Team Lead, Data Platform
augury
Job Description
A Day In Your Life
- Lead and grow a team of ~5 Software Engineers in India, providing technical direction, coaching, and hands-on contribution (~30–50%).
- Own the technical vision and roadmap for DIH’s data platform in India, in close partnership with DIH leadership in Israel.
- Design and evolve scalable, data-centric backend services and pipelines that support Digital Twin and AI/agentic use cases.
- Set a high engineering bar for the team: clean code, testing, observability, and strong ownership culture.
Technical Leadership & Architecture
- Own the architecture and long-term evolution of DIH data services and pipelines built in India.
- Define and enforce data modeling standards (raw / modeled / aggregate layers, e.g., Bronze/Silver/Gold) across DIH systems.
- Make key architectural decisions across storage, lakehouse, and streaming systems (e.g., Databricks, Kafka), including trade-offs in cost, latency, and correctness.
- Lead design reviews and guide engineers through complex distributed systems and data pipeline decisions.
Production Data Systems
- Build end-to-end data pipelines from raw industrial events to validated, modeled, and aggregated datasets powering products and AI agents.
- Ensure pipelines are incremental, idempotent, and resilient to duplicates, late events, and schema changes.
- Design time-based aggregations and event-time correctness (watermarks, backfills, reprocessing).
- Model key industrial relationships (machines, sensors, factories, work orders, tenants) to support analytics and AI/graph-style queries.
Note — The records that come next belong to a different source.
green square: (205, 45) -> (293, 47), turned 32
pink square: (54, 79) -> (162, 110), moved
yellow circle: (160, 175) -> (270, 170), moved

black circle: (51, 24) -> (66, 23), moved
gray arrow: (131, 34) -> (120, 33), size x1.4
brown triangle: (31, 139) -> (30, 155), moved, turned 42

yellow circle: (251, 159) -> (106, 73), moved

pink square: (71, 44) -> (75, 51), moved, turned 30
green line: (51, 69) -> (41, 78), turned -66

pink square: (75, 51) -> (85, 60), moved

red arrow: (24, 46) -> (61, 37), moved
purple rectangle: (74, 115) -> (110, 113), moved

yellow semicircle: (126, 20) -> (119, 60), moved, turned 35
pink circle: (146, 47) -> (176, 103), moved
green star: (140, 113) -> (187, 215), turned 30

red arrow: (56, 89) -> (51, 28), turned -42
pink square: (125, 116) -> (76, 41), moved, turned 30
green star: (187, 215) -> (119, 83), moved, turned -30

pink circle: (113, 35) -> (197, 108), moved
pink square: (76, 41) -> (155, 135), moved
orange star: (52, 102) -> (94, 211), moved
- Ensure systems are observable and reliable in production (metrics, logging, tracing, data quality checks).
Streaming, Scale & Reliability
- Build systems that scale to high-volume industrial data workloads (hundreds of TB, millions of events/hour).
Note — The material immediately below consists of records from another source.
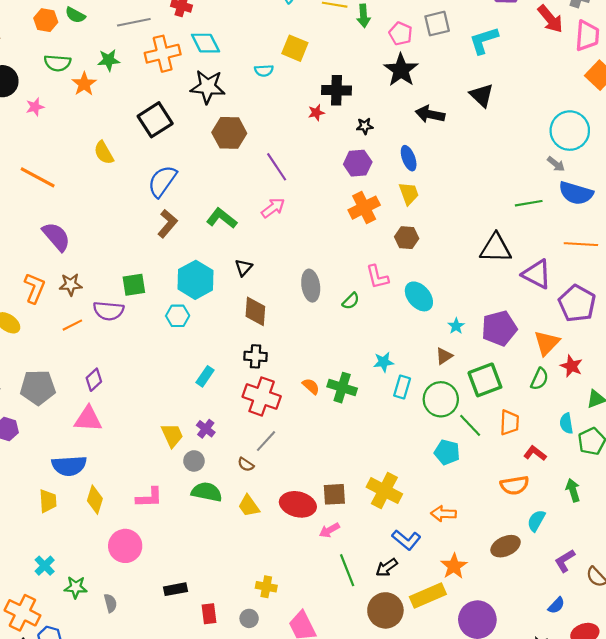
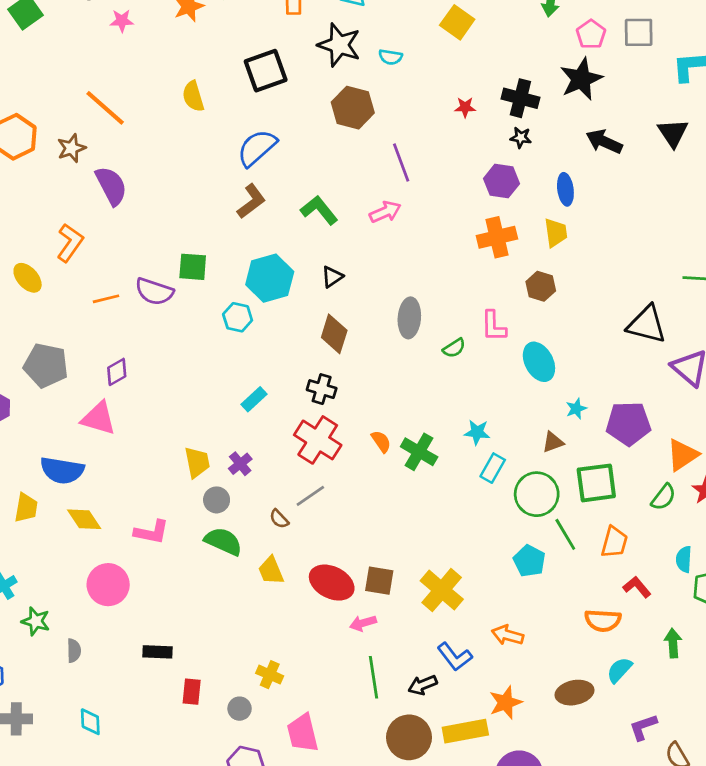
cyan semicircle: (264, 71) -> (390, 57), moved
black cross: (337, 90) -> (520, 98), moved
brown star: (71, 285) -> (71, 148), moved, turned -30
yellow diamond: (95, 500) -> (84, 519), turned -64

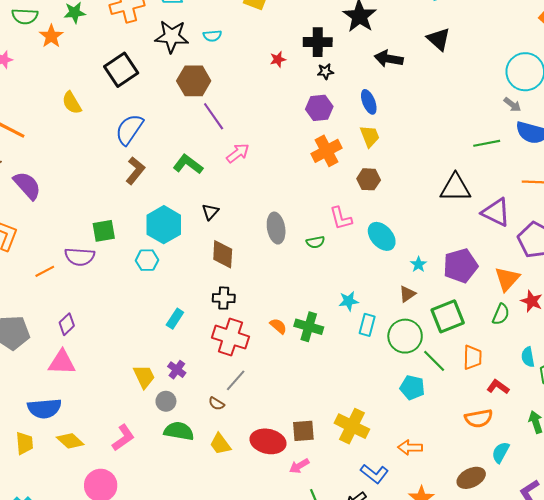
purple line: (401, 163) -> (214, 116), moved
green semicircle: (454, 348) -> (315, 242), turned 36
pink L-shape: (151, 532) -> (123, 438), turned -32

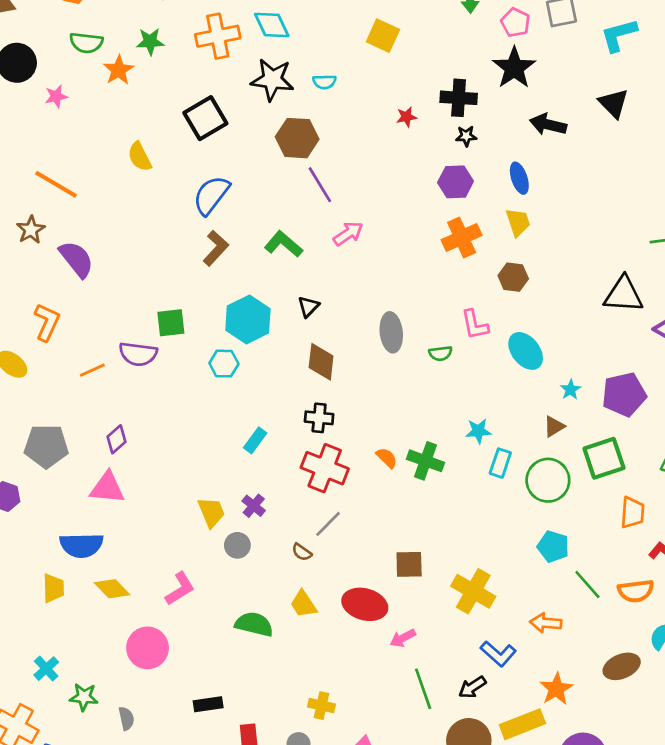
green line: (434, 361) -> (587, 584), moved
green semicircle: (179, 431) -> (254, 624), moved
brown square: (303, 431) -> (409, 564), moved

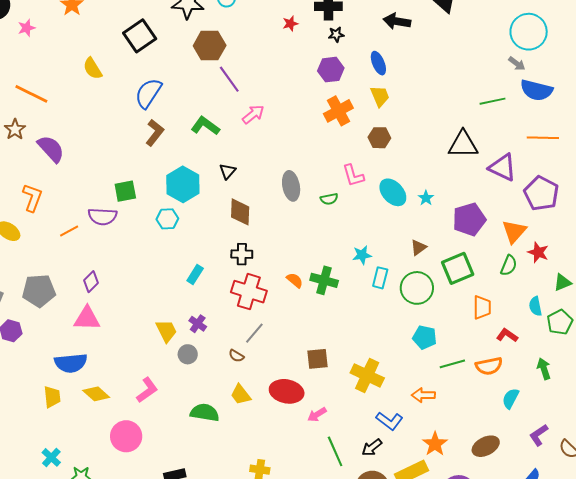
cyan star: (571, 390) -> (426, 198), moved
green line: (587, 584) -> (452, 364), turned -60
brown ellipse: (622, 666) -> (486, 446), moved

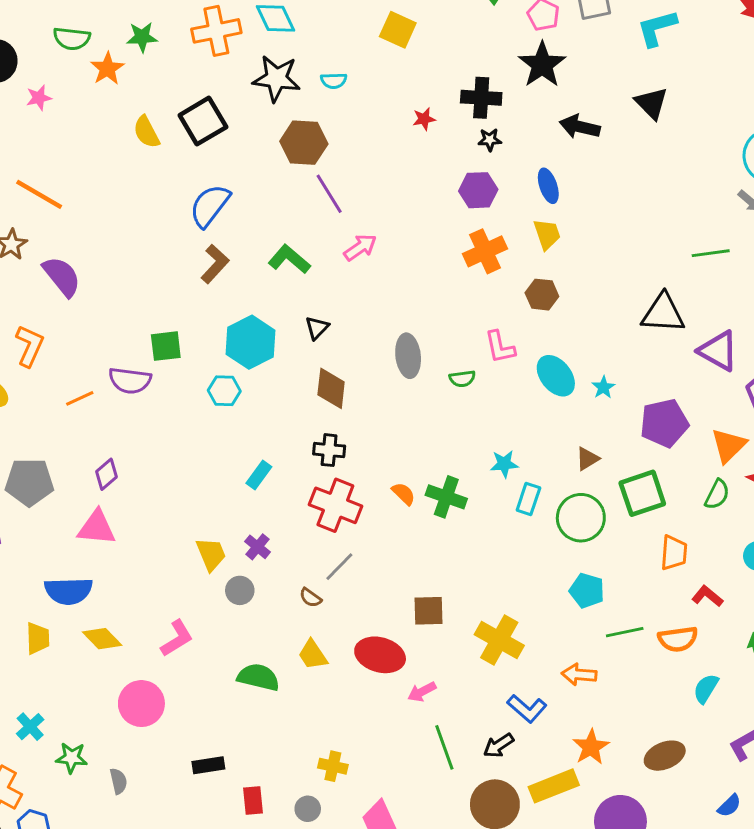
yellow semicircle: (93, 68) -> (146, 132), moved

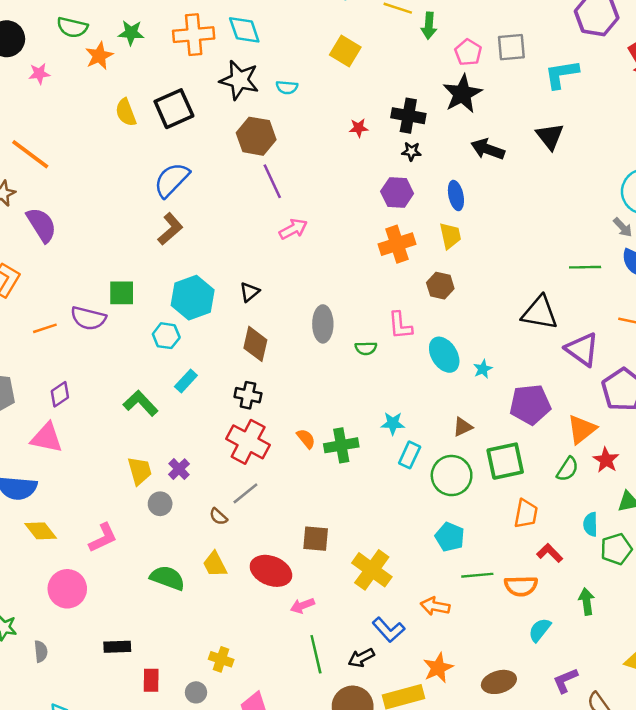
green L-shape: (289, 259) -> (141, 403), moved
cyan rectangle: (259, 475) -> (186, 381), moved
green cross: (446, 497) -> (341, 445), turned -36

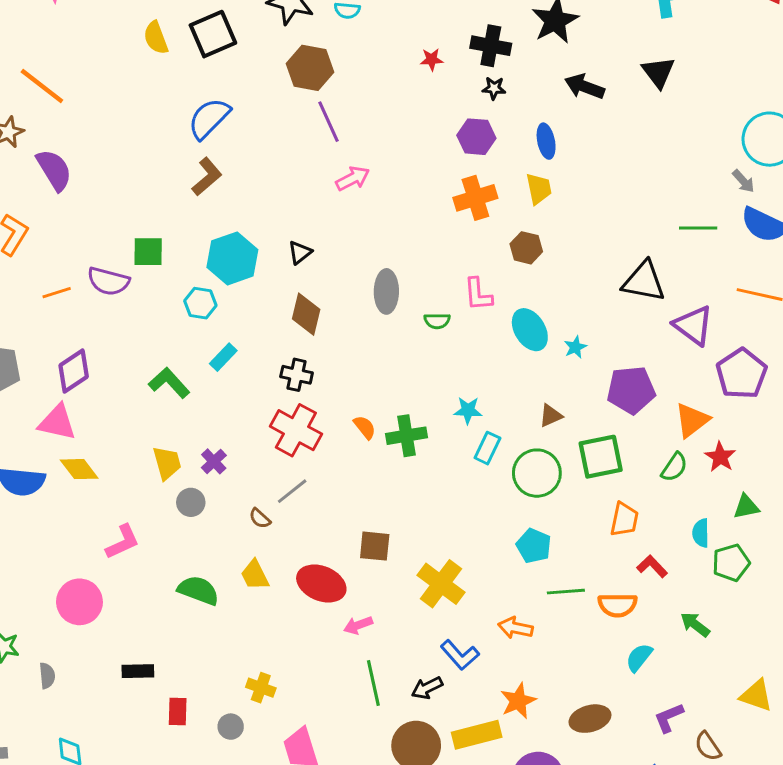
purple diamond: (60, 394) -> (74, 371), size x1.4
yellow diamond: (41, 531) -> (79, 469), moved
green arrow: (587, 602) -> (695, 625), turned -45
- Design streaming and event-driven systems with proper consumer patterns (idempotency, replay, lag monitoring).
- Make pragmatic trade-offs across partitioning, MERGE vs append-only, backfills, and cost vs performance.
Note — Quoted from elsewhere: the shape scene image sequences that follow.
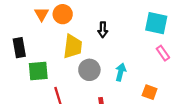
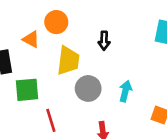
orange triangle: (42, 14) -> (31, 39), moved, turned -32

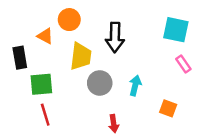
black arrow: (104, 41) -> (115, 37), size x1.6
red line: (51, 120) -> (45, 115), moved

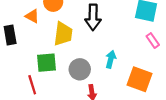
gray circle: (100, 83) -> (80, 69), moved
green square: (41, 84) -> (47, 63), moved
orange square: (168, 108) -> (139, 79), size x1.6

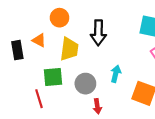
orange triangle: (32, 16) -> (39, 40), moved

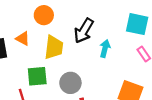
black arrow: (98, 33) -> (84, 31), turned 30
cyan arrow: (116, 74) -> (105, 48), moved

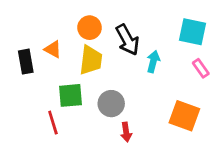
orange circle: (44, 15) -> (90, 28), moved
black arrow: (84, 31) -> (127, 40), turned -60

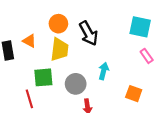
cyan arrow: (153, 62) -> (104, 71), moved
orange square: (184, 116) -> (134, 94), size x0.7

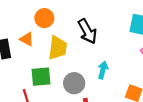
orange circle: (58, 24) -> (44, 18), moved

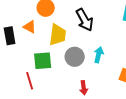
gray circle: (74, 83) -> (75, 57), moved

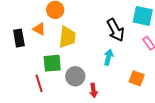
black arrow: (85, 20) -> (116, 30), moved
gray circle: (75, 57) -> (75, 76), moved

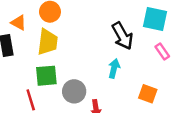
orange triangle: (39, 29) -> (19, 23), moved
yellow trapezoid: (67, 37) -> (48, 42), moved

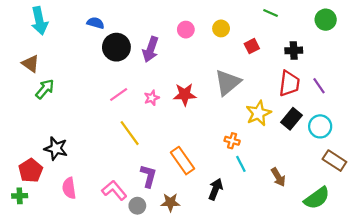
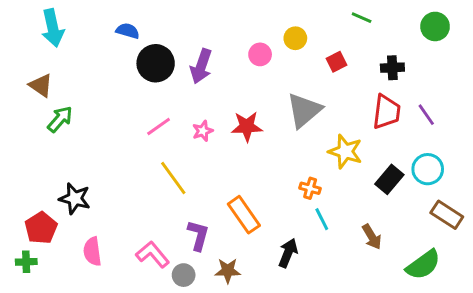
pink circle: (186, 30) -> (260, 54), moved
yellow star: (258, 113) -> (345, 151), turned -30
black rectangle: (292, 119) -> (389, 179), moved

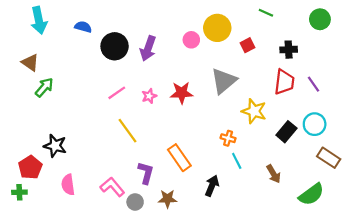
blue semicircle: (128, 31) -> (83, 27), moved
yellow circle: (295, 38) -> (217, 28), size x1.6

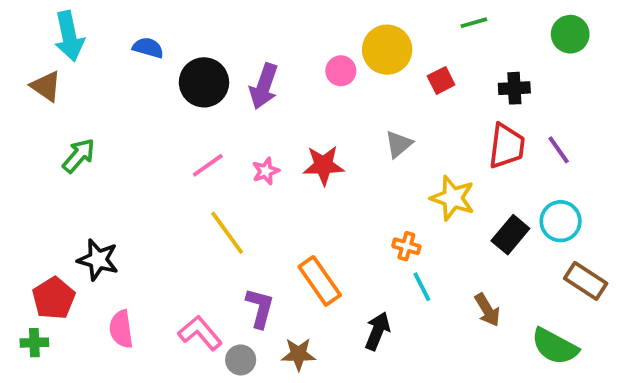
green line: (266, 13) -> (474, 23), turned -40
brown triangle: (30, 63) -> (46, 86), moved
gray triangle: (224, 81) -> (399, 144), size x0.6
green semicircle: (311, 194) -> (555, 346), turned 64

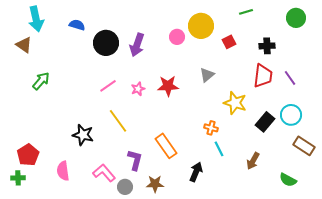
black star: (98, 260) -> (83, 135), moved
brown arrow: (487, 310) -> (253, 161), turned 60
green semicircle: (555, 346) -> (288, 180), size x0.7

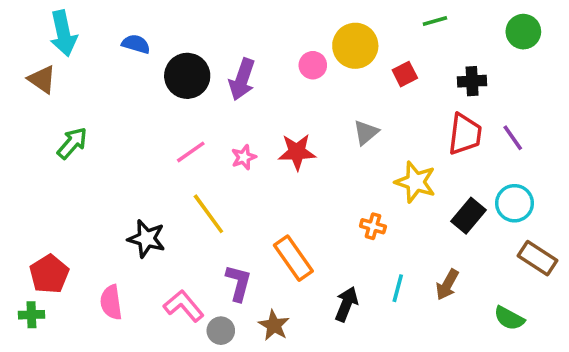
cyan line: (219, 149) -> (398, 288), moved, turned 42
brown star: (155, 184) -> (274, 325), turned 30

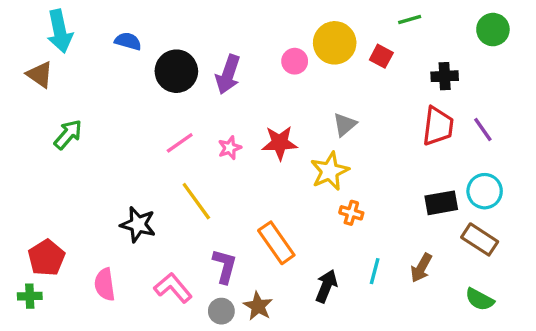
red square: (405, 74) -> (381, 56), moved, turned -35
yellow star: (415, 182) -> (330, 171), moved, turned 30
black rectangle: (469, 216) -> (441, 203), turned 40
brown rectangle: (538, 258) -> (480, 239), moved
gray circle: (221, 331) -> (221, 311), moved

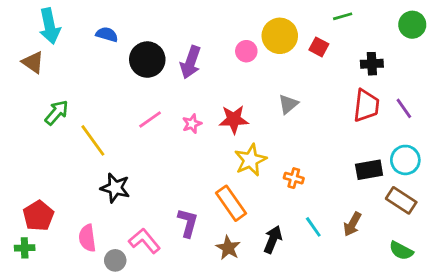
yellow star: (330, 171) -> (251, 160), moved
yellow line: (196, 201) -> (93, 140), moved
cyan line: (375, 271) -> (313, 227), turned -50
brown star: (258, 306) -> (228, 248), moved
gray circle: (221, 311) -> (115, 260), moved

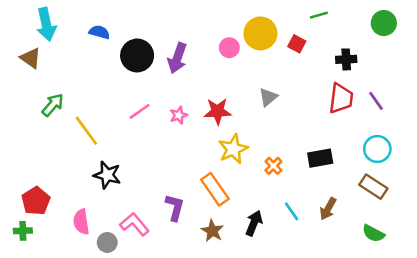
black rectangle: (369, 170) -> (320, 158), moved
orange cross: (294, 178) -> (273, 166), turned 30

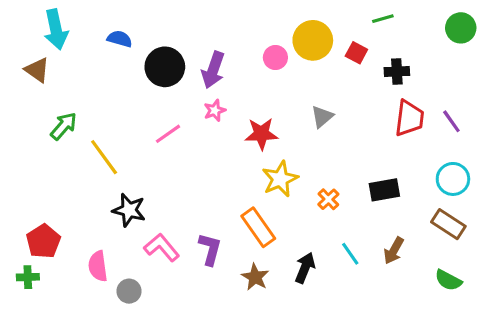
black cross: (346, 59) -> (397, 72), moved
pink star: (179, 115) -> (215, 110), moved
pink L-shape: (134, 224) -> (162, 247), moved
- Ensure multi-tenant isolation and correctness across schemas, keys, and access patterns.
AI-Native & Cross-Functional Collaboration
- Partner with DIH and AI/ML teams to make data models and pipelines agent-ready (structured schemas, deterministic outputs, tool-friendly queries).
- Help design data interfaces and tools used by AI agents to answer complex industrial questions with traceability and correctness.
- Collaborate with Product and Engineering to translate requirements into scalable data architectures.
- Represent the India team in cross-functional and cross-region forums.
Team Leadership & Culture
- Hire, onboard, and develop strong data engineers in India.
- Coach engineers on system design, data modeling, testing, and production ownership.
- Build a culture of accountability, engineering excellence, and continuous improvement.
- Drive effective distributed collaboration across India and Israel teams.